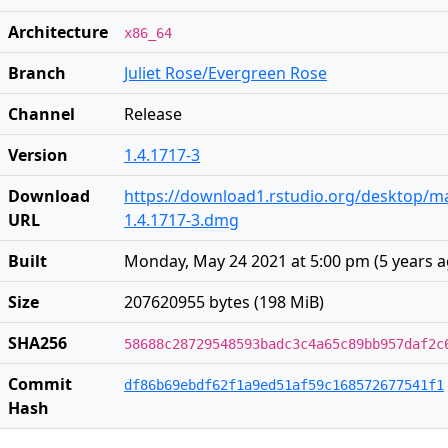
Architecture
x86_64
Branch
Juliet Rose/Evergreen Rose
Channel
Release
Version
1.4.1717-3
Download
https://download1.rstudio.org/desktop/m
URL
1.4.1717-3.dmg
Built
Monday, May 24 2021 at 5:00 pm
(
5 years 
Size
207620955 bytes (198 MiB)
SHA256
58688c28729548593badc3c4a65c89bb957daf2c
Commit
df86b69ebdf62f1a9ed51af59c168572677541f1
Hash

----

* Action item
A verbatim copy of every record above is required, with all pictures omitted.

* Written response
Architecture
x86_64
Branch
Juliet Rose/Evergreen Rose
Channel
Release
Version
1.4.1717-3
Download
https://download1.rstudio.org/desktop/m
URL
1.4.1717-3.dmg
Built
Monday, May 24 2021 at 5:00 pm
(
5 years 
Size
207620955 bytes (198 MiB)
SHA256
58688c28729548593badc3c4a65c89bb957daf2c
Commit
df86b69ebdf62f1a9ed51af59c168572677541f1
Hash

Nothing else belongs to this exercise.